Procédure contentieuse antérieure :

Mme D... B... et M. C... A... ont demandé au tribunal administratif de Rennes d'annuler les arrêtés du 17 mai 2021 du préfet d'Ille-et-Vilaine les obligeant chacun à quitter le territoire français dans un délai de trente jours et fixant le pays de destination.

Par un jugement nos 2102833, 21028344 du 16 juillet 2021, le président du tribunal administratif de Rennes a annulé ces arrêtés, a enjoint au préfet d'Ille-et-Vilaine de réexaminer leur situation dans un délai d'un mois et de leur délivrer dans l'attente des autorisations provisoires de séjour et a mis à la charge de l'État le versement de les sommes de 1 000 euros et 700 euros en application des dispositions de l'article L. 761-1 du code de justice administrative et du deuxième alinéa de l'article 37 de la loi du 10 juillet 1991 au bénéfice de son conseil.

Procédure devant la cour :

Par une requête et un mémoire, enregistrés les 22 juillet et 2 décembre 2021, le préfet d'Ille-et-Vilaine demande à la cour :

1°) d'annuler le jugement du tribunal administratif de Rennes du 16 juillet 2021 ;

2°) de rejeter les demandes de Mme B... et de M. A....

Il soutient que :

- le droit d'être entendu dont se prévalent les intimés n'a pas été méconnu ;

- le premier juge a estimé à tort que les décisions portant obligation de quitter le territoire français étaient entachées d'erreur manifeste dans l'appréciation de leurs conséquences sur la situation personnelle des intimés dès lors que ces derniers n'avaient, à la date d'édiction des décisions litigieuses, ni engagé de démarches en vue de solliciter la délivrance de titres de séjour pour raisons médicales, ni communiqué d'éléments relatifs à leur état de santé et à la procédure de procréation médicalement assistée qu'ils avaient engagée et que cette erreur manifeste n'est pas caractérisée au vu des éléments produits pour la première fois devant le juge ;

- en l'absence de présentation de demandes de titres de séjour sur le fondement de l'article L. 313-14 du code de l'entrée et du séjour des étrangers et du droit d'asile, les intimés ne peuvent utilement se prévaloir de ces dispositions.

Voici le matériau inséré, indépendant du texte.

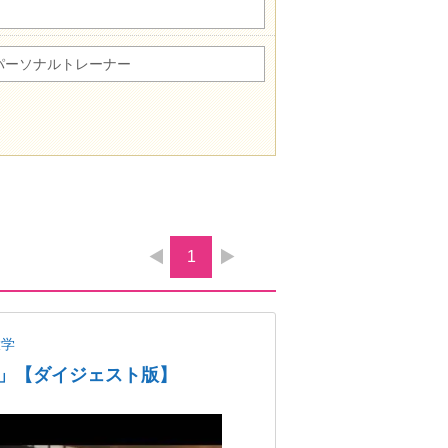
パーソナルトレーナー
1
大学
」【ダイジェスト版】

Par un mémoire en défense enregistré le 2 décembre 2021, Mme B... et M. A..., représentés par Me Le Verger, concluent au rejet de la requête et demande à la cour de mettre à la charge de l'État, au titre de l'article L. 761-1 du code de justice administrative, la somme de 1 500 euros à verser à leur conseil dans les conditions fixées à l'article 37 de la loi du 10 juillet 1991.

Ils font valoir que :

- le préfet n'est pas fondé à contester le motif d'annulation des décisions portant obligation de quitter le territoire français retenu par le premier juge ;

- ces décisions ont été prises en méconnaissance de leur droit d'être entendus, principe général du droit de l'Union européenne ;

- les décisions fixant le pays de renvoi sont entachées d'une insuffisance de motivation ;

- ces décisions sont illégales en raison de l'illégalité des décisions portant obligation de quitter le territoire français ;

- ces décisions ont été prises en méconnaissance des stipulations de l'article 3 de la convention européenne de sauvegarde des droits de l'homme et des libertés fondamentales et des dispositions de l'article L. 721-4 du code de l'entrée et du séjour des étrangers et du droit d'asile.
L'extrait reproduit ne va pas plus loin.